Fowler snorted. The things that they were discussing—murder, torture, her own complicity in the same—were things that she had never imagined considering. Choices she'd always believed she'd know not to make. But the language seemed personable, normal, and when she tipped her head and gazed up at the tent's ceiling, the sun glowed golden through the fabric, as it always did. It was jail if she went along with Masterson and got found out. She did wrong here or she abandoned her only lead on finding Beale. The variable was Pulowski, who might very well turn
her
in if he found out. On the other hand, if he wasn't responsible for what had happened to Beale, he deserved to know he was clean. She trundled over atop the stool and plucked the note from his hand. The two drawings—one of the anonymous Iraqi, the other, she believed, of Beale—were underlined by slanting scratches of Arabic. The one clear thing she'd felt all day had been the guilt of the beaten interpreter, Faisal, when she'd seen him in the shed. It was still there, the feeling of it twining up around her skin, black-rooted, the vines of it—though of course she could not see any such thing in reality—seeming to whisper against her, as if growing out of her own skin. “Whoever wrote this note,” she said, “leads us to Beale.”

“And Faisal?”

“If Faisal is leaking your intel, he has to have somebody to leak it to, right?
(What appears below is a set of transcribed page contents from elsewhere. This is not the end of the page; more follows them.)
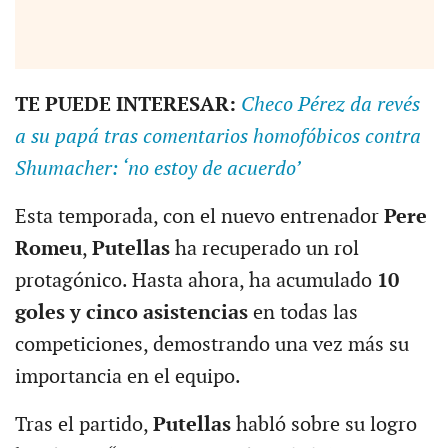
TE PUEDE INTERESAR:
Checo Pérez da revés
a su papá tras comentarios homofóbicos contra
Shumacher: ‘no estoy de acuerdo’
Esta temporada, con el nuevo entrenador
Pere
Romeu
,
Putellas
ha recuperado un rol
protagónico. Hasta ahora, ha acumulado
10
goles y cinco asistencias
en todas las
competiciones, demostrando una vez más su
importancia en el equipo.
Tras el partido,
Putellas
habló sobre su logro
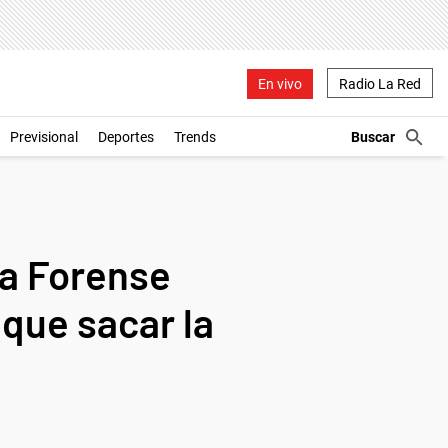
En vivo
Radio La Red
Previsional
Deportes
Trends
ía Forense
que sacar la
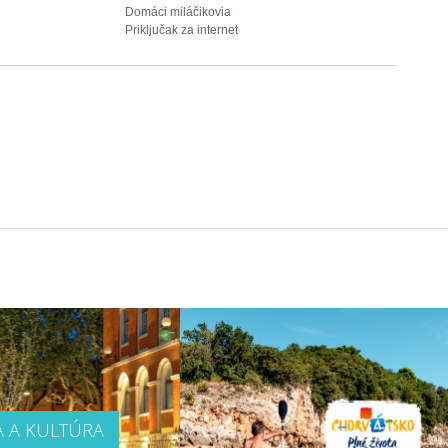
Domáci miláčikovia
Priključak za internet
A A KULTÚRA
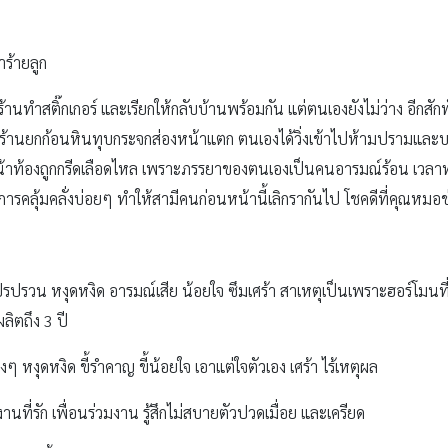
ำร้ายลูก
านทำสติ๊กเกอร์ และเรียกให้กลับบ้านพร้อมกัน แต่ตนเองยังไม่ว่าง อีกสัก
ังร้านยกก้อนหินทุบกระจกส่องหน้าแตก ตนเองได้วิ่งเข้าไปห้ามปรามและบอก
็นหน้าท้องถูกกรีดเลือดไหล เพราะภรรยาของตนเองเป็นคนอารมณ์ร้อน เวลาท
ารคลุ้มคลั่งบ่อยๆ ทำให้สามีคนก่อนหน้านี้เลิกรากันไป โชคดีที่คุณหม
รปรวน หงุดหงิด อารมณ์เสีย น้อยใจ ซึมเศร้า สาเหตุเป็นเพราะฮอร์โมนท
ิตถึง 3 ปี
หงุดหงิด ขี้รำคาญ ขี้น้อยใจ เอาแต่ใจตัวเอง เศร้า ไร้เหตุผล
านที่รัก เพื่อนร่วมงาน รู้สึกไม่สบายตัวปวดเมื่อย และเครียด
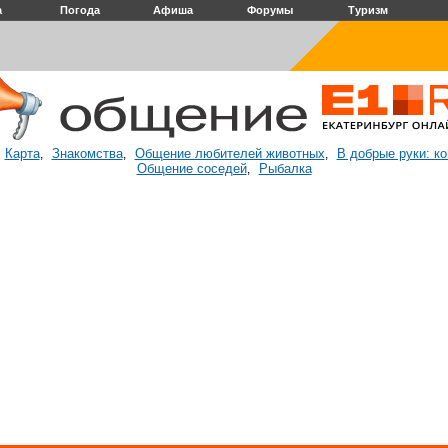
а
Погода
Афиша
Форумы
Туризм
Карта
Знакомства
Общение любителей животных
В добрые руки: к
:
,
,
,
Общение соседей
Рыбалка
,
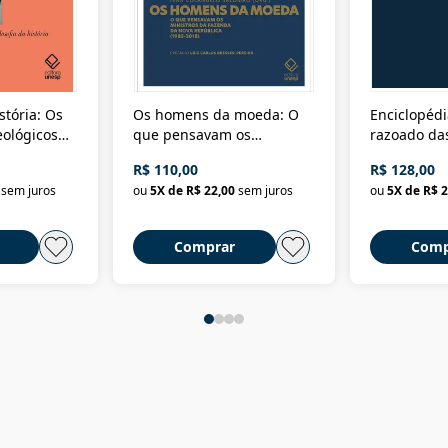
stória: Os
Os homens da moeda: O
Enciclopédi
eológicos
que pensavam os
razoado das
história
ministros da Fazenda da
artes e dos o
R$ 110,00
R$ 128,00
Nova República (1985-
Civilização 
sem juros
ou
5
X de
R$ 22,00
sem juros
ou
5
X de
R$ 2
2018)
Comprar
Comp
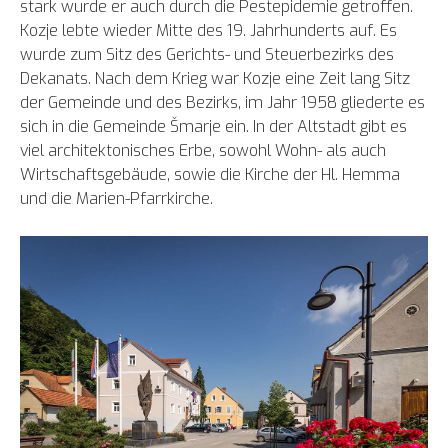
stark wurde er auch durch die Pestepidemie getroffen.
Kozje lebte wieder Mitte des 19. Jahrhunderts auf. Es
wurde zum Sitz des Gerichts- und Steuerbezirks des
Dekanats. Nach dem Krieg war Kozje eine Zeit lang Sitz
der Gemeinde und des Bezirks, im Jahr 1958 gliederte es
sich in die Gemeinde Šmarje ein. In der Altstadt gibt es
viel architektonisches Erbe, sowohl Wohn- als auch
Wirtschaftsgebäude, sowie die Kirche der Hl. Hemma
und die Marien-Pfarrkirche.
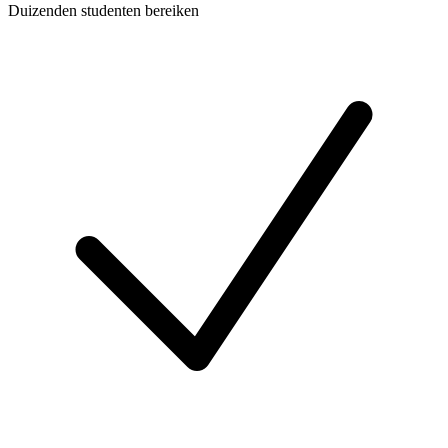
Duizenden studenten bereiken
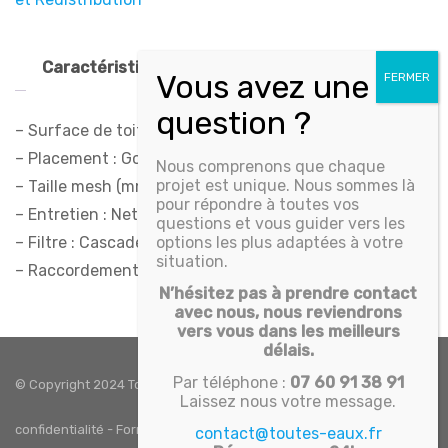
Caractéristiques techniques
– Surface de toit (m²) : 70
– Placement : Gouttière
Nous comprenons que chaque
projet est unique. Nous sommes là
– Taille mesh (mm) : 0,7 x 1,7
pour répondre à toutes vos
– Entretien : Nettoyage 1-2 fois par an
questions et vous guider vers les
– Filtre : Cascade
options les plus adaptées à votre
situation.
– Raccordement entrée : ø110
N’hésitez pas à prendre contact
avec nous, nous reviendrons
vers vous dans les meilleurs
délais.
Par téléphone :
07 60 91 38 91
© Copyright 2024 Toutes eaux. Tous droits réservés -
Politique de
Laissez nous votre message.
confidentialité
-
Formulaire de contact
-
CGV
-
Mentions légales
contact@toutes-eaux.fr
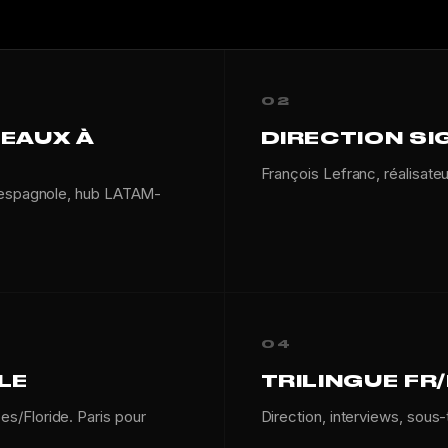
02
SEAUX À
DIRECTION SI
François Lefranc, réalisate
e espagnole, hub LATAM-
04
LE
TRILINGUE FR
s/Floride. Paris pour
Direction, interviews, sous-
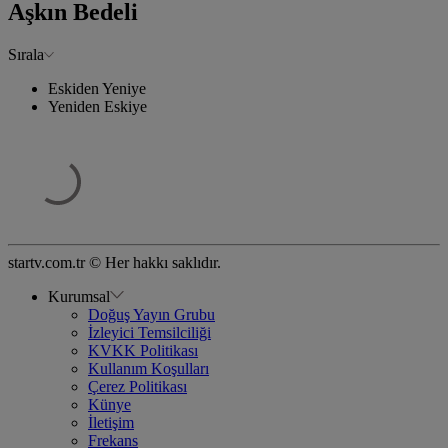
Aşkın Bedeli
Sırala
Eskiden Yeniye
Yeniden Eskiye
startv.com.tr © Her hakkı saklıdır.
Kurumsal
Doğuş Yayın Grubu
İzleyici Temsilciliği
KVKK Politikası
Kullanım Koşulları
Çerez Politikası
Künye
İletişim
Frekans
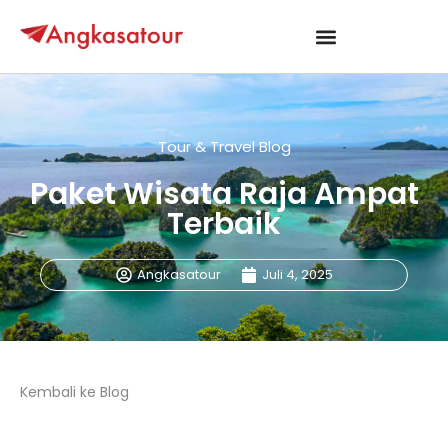
Tour & Travel Blog
Paket Wisata Raja Ampat
Terbaik
Angkasatour
Juli 4, 2025
Kembali ke Blog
Why wouldn't it be this guy? Maybe he got nervous. Maybe he wanted to confess. Maybe that would explain why the guy freaked out when Faisal came in.”

Masterson looked at the note, glanced up. “Shit,” he said.

“My feeling is, we get this translated, see if it matches what Faisal told Pulowski. If it doesn't, I go get these cameras and stake out this guy's place. And you lean on Faisal to tell us where it is. Which you appear to be doing anyway.”

“I knew there was a good reason I let you stay,” Masterson said, smiling.

“I am not good,” Fowler said. She had not consciously moved the rolling stool that she'd been perched on, so when their knees touched, she was surprised and quickly flinched away. “I'm just improvising.”

“Yeah, well,” Masterson said, “welcome to the team.”

*   *   *

Fowler stood for a time in the sunlight, staring out over the barren infield of the patrol base, the surrounding blast walls and sniper towers, trying to shake off the crawling darkness that she'd felt in Masterson's tent. Then she went to check on her platoon. The tent they'd been assigned had a single hole in its roof, which Masterson had told her had come from a mortar attack, and when she pushed through the front flap, Crawford was crouched in a column of daylight, examining an unplugged air-conditioning unit that looked as if it had been smashed by a giant fist.

“You got a little project there?” she asked.

Crawford peered up at her with his child's unlined skin. “My grandma has one like this. York. Shame to ruin a good AC unit like this.”

“You think your grandma can send us hers?”

“I doubt it. She's real attached to it.” He was still examining the top of the boxy AC unit, the hole that had been punched in its lid. “They say the shell came through and landed right here. Didn't go off. They all just sat there real quiet, looking at it.”